The code compiles fine when I add at least one parameter:

template <typename... TArgs>
void Dummy(const TArgs &...args)
{
}

#define DUMMY(dummy, ...) Dummy(dummy, ##__VA_ARGS__)

int main()
{
    DUMMY(); // This is strange. Why does this compile?
    DUMMY(1);
    DUMMY(1, 2);
    DUMMY(1, 2, 3);
}

https://coliru.stacked-crooked.com/a/e30e14810d70f482

But I'm not sure that it is correct, because DUMMY takes at least one parameter, but I pass zero.

3
c++c-preprocessorvariadic-macros
I recommend that you stop after preprocessing to see what the macros actually expands to. - Some programmer dude
@Someprogrammerdude, Dummy("Hello",); :( coliru. - anton_rh

3 Answers

2
votes

An important fact about C/C++ macros is that it is impossible to invoke them with no parameters, because a macro parameter is allowed to be an empty token sequence.

Consequently, DUMMY() invokes the macro DUMMY with a single empty parameter, not with zero parameters. This explains why the second example works, and it also explains why the first example produces a syntax error.

The GCC extension deletes the comma from , ##__VA_ARGS__ when __VA_ARGS__ has no elements. But a single empty argument is not the same as no arguments. When you define DUMMY as #define DUMMY(...) , you are guaranteeing that __VA_ARGS__ has at least one argument, so the , won't be deleted.

***Note: GCC does make an exception to that rule if you don't specify some ISO standard with the --std option.
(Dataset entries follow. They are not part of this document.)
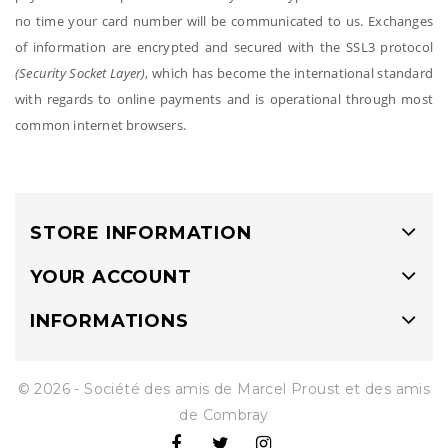
no time your card number will be communicated to us. Exchanges
of information are encrypted and secured with the SSL3 protocol
(Security Socket Layer)
, which has become the international standard
with regards to online payments and is operational through most
common internet browsers.
STORE INFORMATION
YOUR ACCOUNT
INFORMATIONS
© 2026 - Société des amis de Marcel Proust et des amis
de Combray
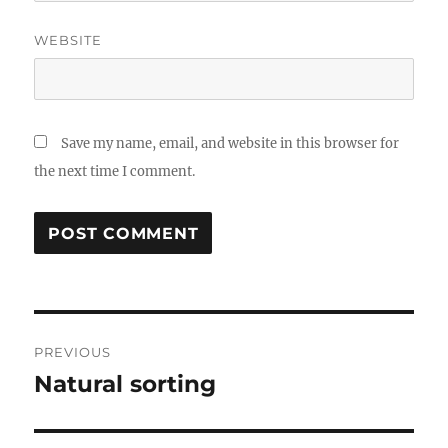
WEBSITE
Save my name, email, and website in this browser for
the next time I comment.
Post
PREVIOUS
navigation
Natural sorting
Previous
post:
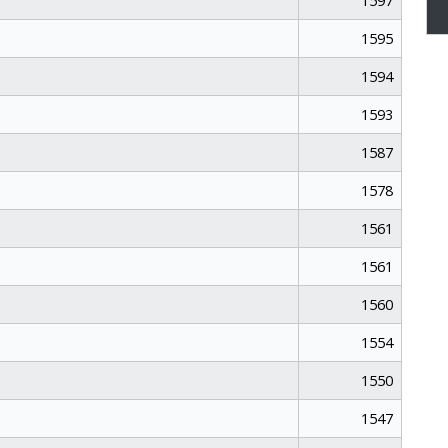
1597
1595
1594
1593
1587
1578
1561
1561
1560
1554
1550
1547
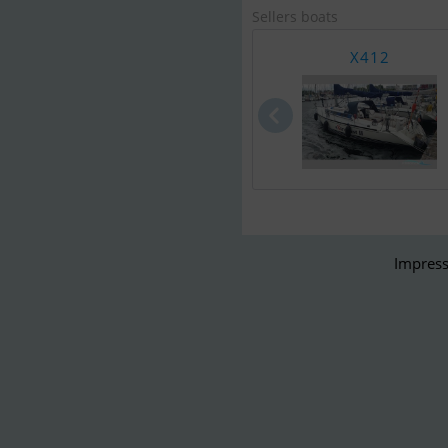
Sellers boats
X412
Impress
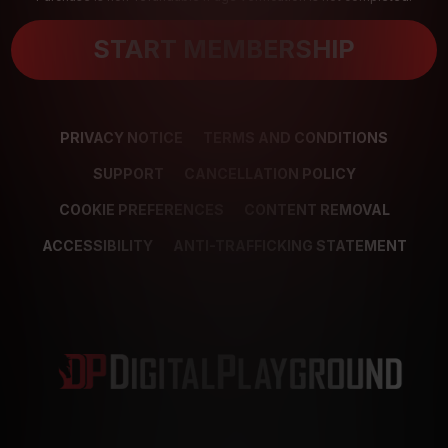
START MEMBERSHIP
PRIVACY NOTICE
TERMS AND CONDITIONS
SUPPORT
CANCELLATION POLICY
COOKIE PREFERENCES
CONTENT REMOVAL
ACCESSIBILITY
ANTI-TRAFFICKING STATEMENT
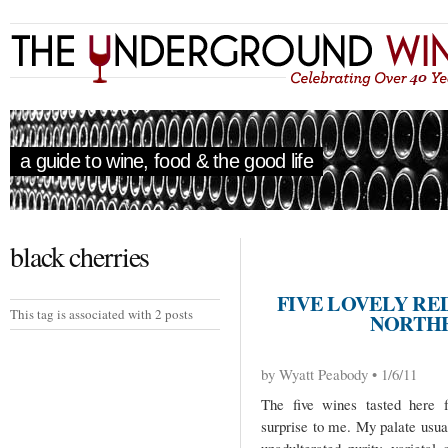
a guide to wine, food & the good life
black cherries
FIVE LOVELY RE
This tag is associated with 2 posts
NORTHE
by Wyatt Peabody • 1/6/11
The five wines tasted here f
surprise to me. My palate usua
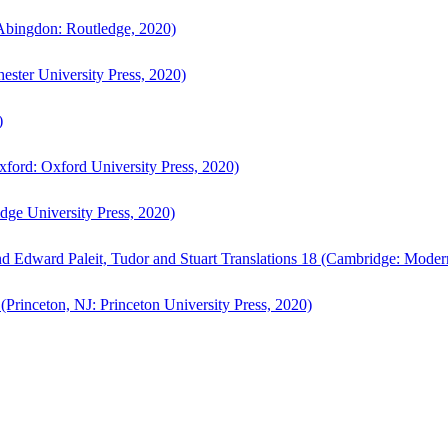
bingdon: Routledge, 2020)
ster University Press, 2020)
)
ford: Oxford University Press, 2020)
ge University Press, 2020)
d Edward Paleit, Tudor and Stuart Translations 18 (Cambridge: Moder
(Princeton, NJ: Princeton University Press, 2020)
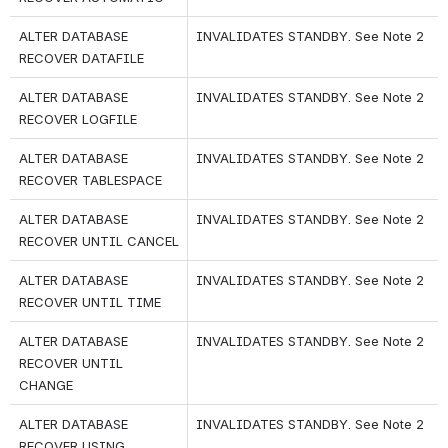
ALTER DATABASE 
INVALIDATES STANDBY. See Note 2
RECOVER DATAFILE
ALTER DATABASE 
INVALIDATES STANDBY. See Note 2
RECOVER LOGFILE
ALTER DATABASE 
INVALIDATES STANDBY. See Note 2
RECOVER TABLESPACE
ALTER DATABASE 
INVALIDATES STANDBY. See Note 2
RECOVER UNTIL CANCEL
ALTER DATABASE 
INVALIDATES STANDBY. See Note 2
RECOVER UNTIL TIME
ALTER DATABASE 
INVALIDATES STANDBY. See Note 2
RECOVER UNTIL 
CHANGE
ALTER DATABASE 
INVALIDATES STANDBY. See Note 2
RECOVER USING 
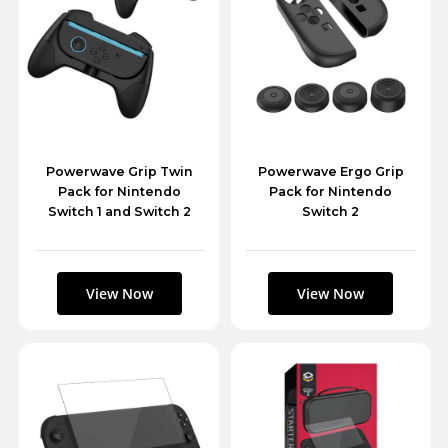
Powerwave Grip Twin
Powerwave Ergo Grip
Pack for Nintendo
Pack for Nintendo
Switch 1 and Switch 2
Switch 2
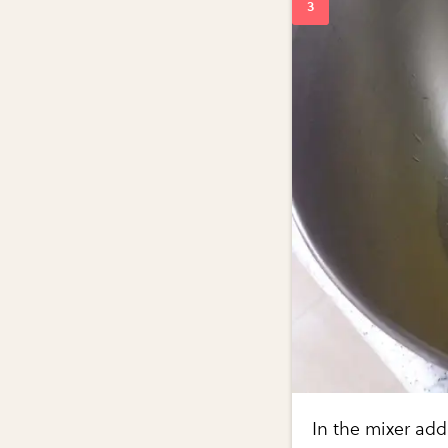
In the mixer add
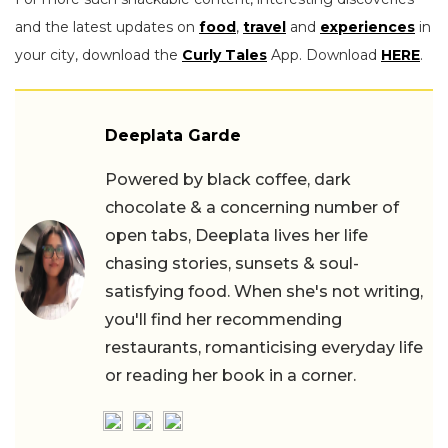
and the latest updates on
food
,
travel
and
experiences
in
your city, download the
Curly Tales
App. Download
HERE
.
Deeplata Garde
Powered by black coffee, dark
chocolate & a concerning number of
open tabs, Deeplata lives her life
chasing stories, sunsets & soul-
satisfying food. When she's not writing,
you'll find her recommending
restaurants, romanticising everyday life
or reading her book in a corner.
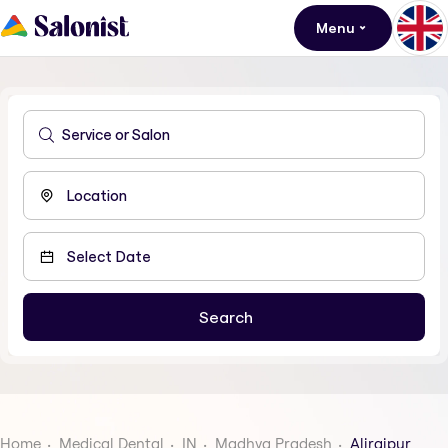
Menu
Home
Medical Dental
IN
Madhya Pradesh
Alirajpur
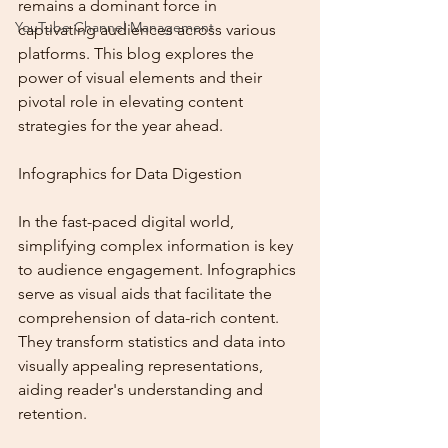
remains a dominant force in 
YouTube Channel Management
captivating audiences across various 
platforms. This blog explores the 
power of visual elements and their 
pivotal role in elevating content 
strategies for the year ahead.
Infographics for Data Digestion
In the fast-paced digital world, 
simplifying complex information is key 
to audience engagement. Infographics 
serve as visual aids that facilitate the 
comprehension of data-rich content. 
They transform statistics and data into 
visually appealing representations, 
aiding reader's understanding and 
retention.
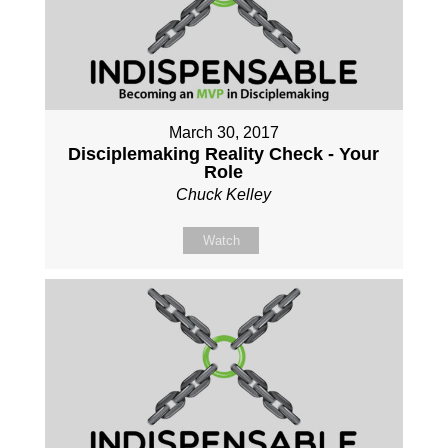
March 30, 2017
Disciplemaking Reality Check - Your
Role
Chuck Kelley
Watch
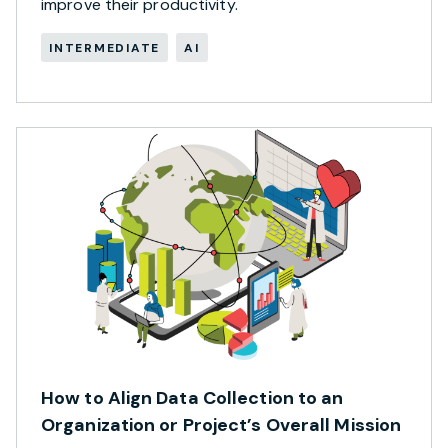
improve their productivity.
INTERMEDIATE
AI
How to Align Data Collection to an
Organization or Project’s Overall Mission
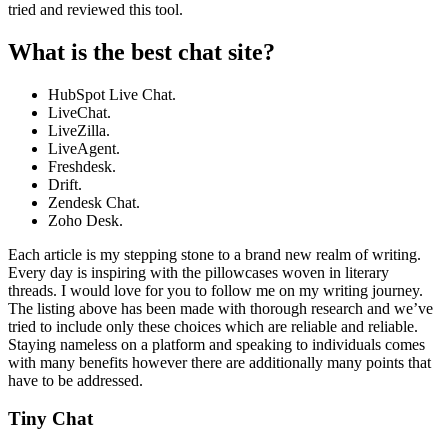
tried and reviewed this tool.
What is the best chat site?
HubSpot Live Chat.
LiveChat.
LiveZilla.
LiveAgent.
Freshdesk.
Drift.
Zendesk Chat.
Zoho Desk.
Each article is my stepping stone to a brand new realm of writing.
Every day is inspiring with the pillowcases woven in literary
threads. I would love for you to follow me on my writing journey.
The listing above has been made with thorough research and we’ve
tried to include only these choices which are reliable and reliable.
Staying nameless on a platform and speaking to individuals comes
with many benefits however there are additionally many points that
have to be addressed.
Tiny Chat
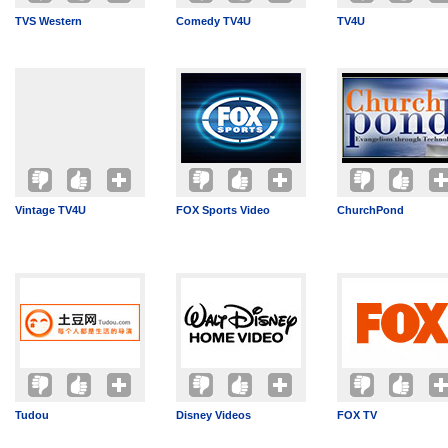
TVS Western
Comedy TV4U
TV4U
Vintage TV4U
FOX Sports Video
ChurchPond
Tudou
Disney Videos
FOX TV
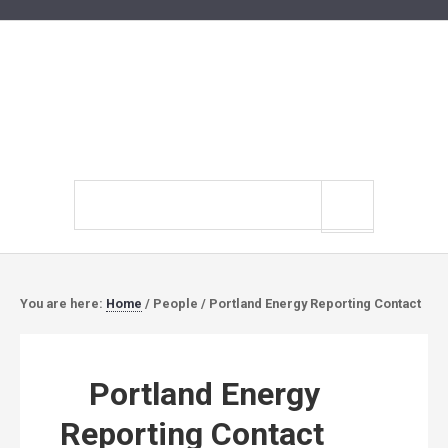
Search
site
You are here:
Home
/
People
/
Portland Energy Reporting Contact
Portland Energy
Reporting Contact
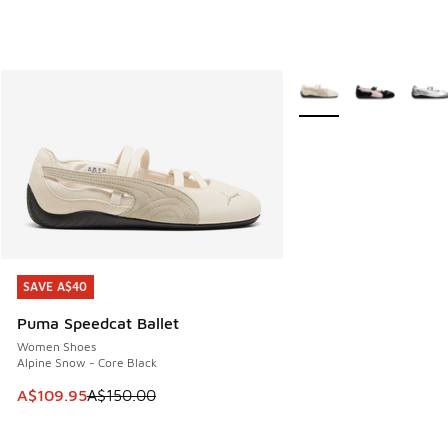
More Colors Available
SAVE A$40
SAVE A$40
Puma Speedcat Ballet
Women Shoes
Alpine Snow - Core Black
This item is on sale. Price dropped from A$150.00 to A$10
A$109.95
A$150.00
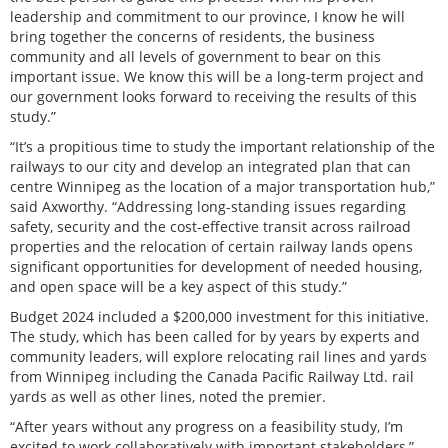
leadership and commitment to our province, I know he will
bring together the concerns of residents, the business
community and all levels of government to bear on this
important issue. We know this will be a long-term project and
our government looks forward to receiving the results of this
study.”
“It’s a propitious time to study the important relationship of the
railways to our city and develop an integrated plan that can
centre Winnipeg as the location of a major transportation hub,”
said Axworthy. “Addressing long-standing issues regarding
safety, security and the cost-effective transit across railroad
properties and the relocation of certain railway lands opens
significant opportunities for development of needed housing,
and open space will be a key aspect of this study.”
Budget 2024 included a $200,000 investment for this initiative.
The study, which has been called for by years by experts and
community leaders, will explore relocating rail lines and yards
from Winnipeg including the Canada Pacific Railway Ltd. rail
yards as well as other lines, noted the premier.
“After years without any progress on a feasibility study, I’m
excited to work collaboratively with important stakeholders,”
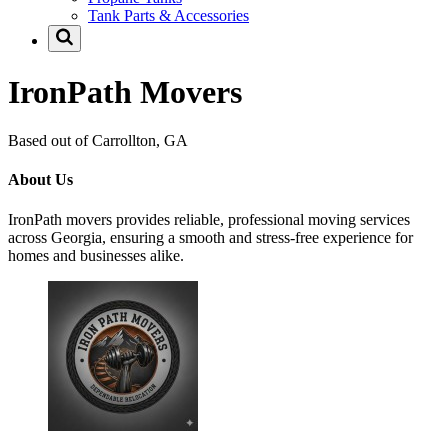
Tank Parts & Accessories
IronPath Movers
Based out of Carrollton, GA
About Us
IronPath movers provides reliable, professional moving services
across Georgia, ensuring a smooth and stress-free experience for
homes and businesses alike.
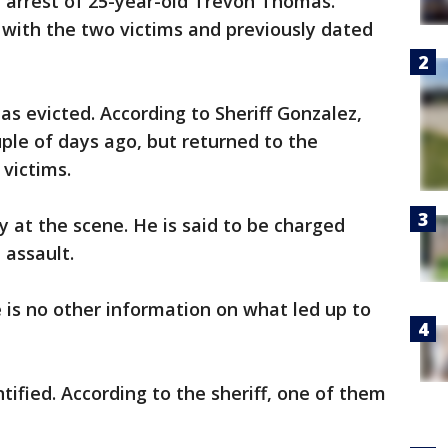
 arrest of 25-year-old Trevon Thomas.
 with the two victims and previously dated
s evicted. According to Sheriff Gonzalez,
ple of days ago, but returned to the
victims.
 at the scene. He is said to be charged
 assault.
 is no other information on what led up to
ified. According to the sheriff, one of them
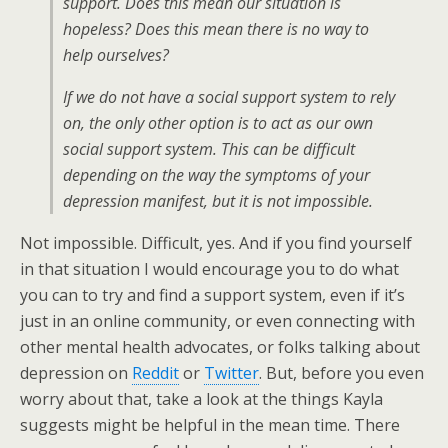
support. Does this mean our situation is
hopeless? Does this mean there is no way to
help ourselves?
If we do not have a social support system to rely
on, the only other option is to act as our own
social support system. This can be difficult
depending on the way the symptoms of your
depression manifest, but it is not impossible.
Not impossible. Difficult, yes. And if you find yourself
in that situation I would encourage you to do what
you can to try and find a support system, even if it’s
just in an online community, or even connecting with
other mental health advocates, or folks talking about
depression on
Reddit
or
Twitter
. But, before you even
worry about that, take a look at the things Kayla
suggests might be helpful in the mean time. There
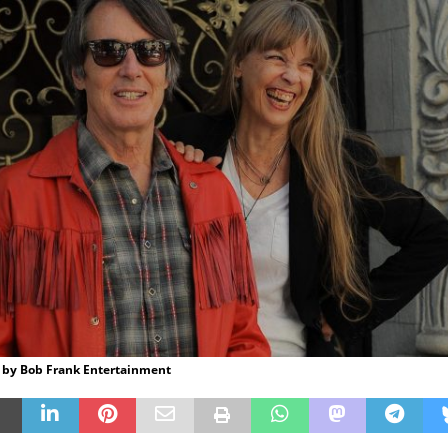
 by Bob Frank Entertainment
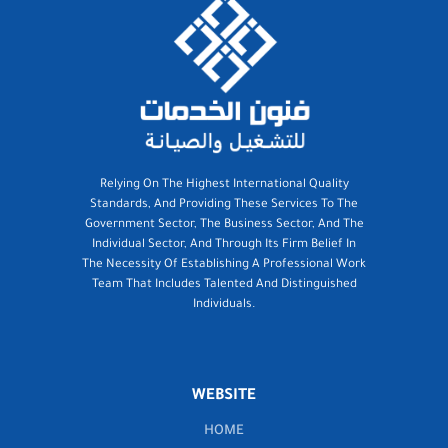
Relying On The Highest International Quality
Standards, And Providing These Services To The
Government Sector, The Business Sector, And The
Individual Sector, And Through Its Firm Belief In
The Necessity Of Establishing A Professional Work
Team That Includes Talented And Distinguished
Individuals.
WEBSITE
HOME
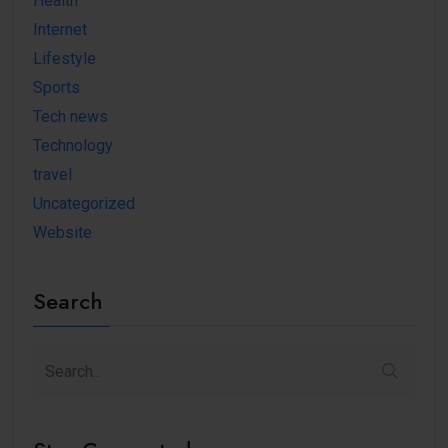
Health
Internet
Lifestyle
Sports
Tech news
Technology
travel
Uncategorized
Website
Search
In that case, if ... is the only macro parameter and the invocation has an empty argument, then ,##__VA_ARGS__ does drop the comma. This is noted in the CPP manual in the Variadic Marcos section:

The above explanation is ambiguous about the case where the only macro parameter is a variable arguments parameter, as it is meaningless to try to distinguish whether no argument at all is an empty argument or a missing argument. CPP retains the comma when conforming to a specific C standard. Otherwise the comma is dropped as an extension to the standard.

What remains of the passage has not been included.